[ClusterLabs] Strange Corosync (TOTEM) logs, Pacemaker OK but DLM stuck

Wed Aug 30 02:54:14 EDT 2017

Ferenc,

> Jan Friesse <jfriesse at redhat.com> writes:
>
>> wferi at niif.hu writes:
>>
>>> Jan Friesse <jfriesse at redhat.com> writes:
>>>
>>>> wferi at niif.hu writes:
>>>>
>>>>> In a 6-node cluster (vhbl03-08) the following happens 1-5 times a day
>>>>> (in August; in May, it happened 0-2 times a day only, it's slowly
>>>>> ramping up):
>>>>>
>>>>> vhbl08 corosync[3687]:   [TOTEM ] A processor failed, forming new configuration.
>>>>> vhbl03 corosync[3890]:   [TOTEM ] A processor failed, forming new configuration.
>>>>> vhbl07 corosync[3805]:   [MAIN  ] Corosync main process was not scheduled for 4317.0054 ms (threshold is 2400.0000 ms). Consider token timeout increase.
>>>>
>>>> ^^^ This is main problem you have to solve. It usually means that
>>>> machine is too overloaded. It is happening quite often when corosync
>>>> is running inside VM where host machine is unable to schedule regular
>>>> VM running.
>>>
>>> Corosync isn't running in a VM here, these nodes are 2x8 core servers
>>> hosting VMs themselves as Pacemaker resources.  (Incidentally, some of
>>> these VMs run Corosync to form a test cluster, but that should be
>>> irrelevant now.)  And they aren't overloaded in any apparent way: Munin
>>> reports 2900% CPU idle (out of 32 hyperthreads).  There's no swap, but
>>> the corosync process is locked into memory anyway.  It's also running as
>>> SCHED_RR prio 99, competing only with multipathd and the SCHED_FIFO prio
>>> 99 kernel threads (migration/* and watchdog/*) under Linux 4.9.  I'll
>>> try to take a closer look at the scheduling of these.  Can you recommend
>>> some indicators to check out?
>>
>> No real hints. But one question. Are you 100% sure memory is locked?
>> Because we had problem where mlockall was called in wrong place so
>> corosync was actually not locked and it was causing similar issues.
>>
>> This behavior is fixed by
>> https://github.com/corosync/corosync/commit/238e2e62d8b960e7c10bfa0a8281d78ec99f3a26
>
> I based this assertion on the L flag in the ps STAT column.  The above
> commit should not affect me because I'm running corosync with the -f
> option:

Oh, ok. If you are running with -f then bug above doesn't affect you.

>
> $ ps l 3805
> F   UID   PID  PPID PRI  NI    VSZ   RSS WCHAN  STAT TTY        TIME COMMAND
> 4     0  3805     1 -100  - 247464 141016 -     SLsl ?        251:10 /usr/sbin/corosync -f
>
> By the way, are the above VSZ and RSS numbers reasonable?

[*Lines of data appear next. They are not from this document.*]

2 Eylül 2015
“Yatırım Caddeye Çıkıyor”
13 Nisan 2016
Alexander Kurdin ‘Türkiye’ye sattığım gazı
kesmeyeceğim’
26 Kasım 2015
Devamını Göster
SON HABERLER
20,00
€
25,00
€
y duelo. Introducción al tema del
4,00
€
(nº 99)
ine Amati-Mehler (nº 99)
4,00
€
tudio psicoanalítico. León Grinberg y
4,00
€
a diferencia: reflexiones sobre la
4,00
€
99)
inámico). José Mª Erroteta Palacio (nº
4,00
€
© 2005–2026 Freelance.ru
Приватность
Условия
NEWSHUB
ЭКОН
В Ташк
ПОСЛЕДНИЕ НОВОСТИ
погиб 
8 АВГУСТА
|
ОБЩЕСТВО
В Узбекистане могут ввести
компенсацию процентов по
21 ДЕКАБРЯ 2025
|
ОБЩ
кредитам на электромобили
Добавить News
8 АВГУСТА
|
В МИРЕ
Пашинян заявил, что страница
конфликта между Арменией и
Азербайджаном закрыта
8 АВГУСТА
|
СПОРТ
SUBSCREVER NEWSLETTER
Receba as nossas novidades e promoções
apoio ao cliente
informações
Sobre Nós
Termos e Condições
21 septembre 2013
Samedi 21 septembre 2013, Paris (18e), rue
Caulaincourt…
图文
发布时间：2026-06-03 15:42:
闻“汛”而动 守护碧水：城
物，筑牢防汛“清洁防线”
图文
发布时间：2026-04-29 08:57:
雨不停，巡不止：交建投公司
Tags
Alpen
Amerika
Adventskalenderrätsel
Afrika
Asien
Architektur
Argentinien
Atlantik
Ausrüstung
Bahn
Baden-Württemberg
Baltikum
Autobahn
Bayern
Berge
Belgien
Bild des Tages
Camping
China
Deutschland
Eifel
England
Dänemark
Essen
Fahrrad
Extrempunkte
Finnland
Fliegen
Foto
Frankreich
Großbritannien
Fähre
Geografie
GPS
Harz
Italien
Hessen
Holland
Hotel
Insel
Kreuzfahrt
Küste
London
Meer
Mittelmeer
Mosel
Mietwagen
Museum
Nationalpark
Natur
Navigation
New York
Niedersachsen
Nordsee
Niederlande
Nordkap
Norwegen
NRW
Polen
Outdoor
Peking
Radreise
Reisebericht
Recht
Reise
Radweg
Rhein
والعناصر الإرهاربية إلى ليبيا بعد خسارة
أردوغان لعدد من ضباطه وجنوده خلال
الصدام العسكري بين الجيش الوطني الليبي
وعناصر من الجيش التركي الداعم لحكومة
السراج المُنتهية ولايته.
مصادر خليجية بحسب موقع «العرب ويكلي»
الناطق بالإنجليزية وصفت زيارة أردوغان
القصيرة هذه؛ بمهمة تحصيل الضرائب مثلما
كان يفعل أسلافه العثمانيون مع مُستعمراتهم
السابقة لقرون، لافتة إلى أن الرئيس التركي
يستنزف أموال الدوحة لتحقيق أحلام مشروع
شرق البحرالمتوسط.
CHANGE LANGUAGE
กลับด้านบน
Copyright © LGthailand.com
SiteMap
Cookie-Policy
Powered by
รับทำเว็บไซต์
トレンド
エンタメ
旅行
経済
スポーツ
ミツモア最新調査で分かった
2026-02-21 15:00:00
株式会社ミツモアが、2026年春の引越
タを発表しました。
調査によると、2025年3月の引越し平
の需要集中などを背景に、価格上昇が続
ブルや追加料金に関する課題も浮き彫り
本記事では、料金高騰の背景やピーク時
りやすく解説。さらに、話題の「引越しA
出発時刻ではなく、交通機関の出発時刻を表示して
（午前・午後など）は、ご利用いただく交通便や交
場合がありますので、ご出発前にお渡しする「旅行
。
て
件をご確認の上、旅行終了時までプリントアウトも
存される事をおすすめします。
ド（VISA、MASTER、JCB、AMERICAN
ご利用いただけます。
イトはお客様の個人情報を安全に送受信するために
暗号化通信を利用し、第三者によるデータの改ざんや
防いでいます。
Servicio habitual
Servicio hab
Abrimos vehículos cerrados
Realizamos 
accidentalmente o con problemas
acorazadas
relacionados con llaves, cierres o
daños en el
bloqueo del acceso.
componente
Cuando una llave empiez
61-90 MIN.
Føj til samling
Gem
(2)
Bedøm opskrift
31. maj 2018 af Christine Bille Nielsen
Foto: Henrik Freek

yep, perfectly reasonable.

Regards,
   Honza

>
> One more thing: these servers run without any swap.
>
>>>> As a start you can try what message say = Consider token timeout
>>>> increase. Currently you have 3 seconds, in theory 6 second should be
>>>> enough.
>>>
>>> OK, thanks for the tip.  Can I do this on-line, without shutting down
>>> Corosync?
>>
>> Corosync way is to just edit/copy corosync.conf on all nodes and call
>> corosync-cfgtool -R on one of the nodes (crmsh/pcs may have better
>> way).
>
> Great, that's what I wanted to know: whether -R is expected to make this
> change effective.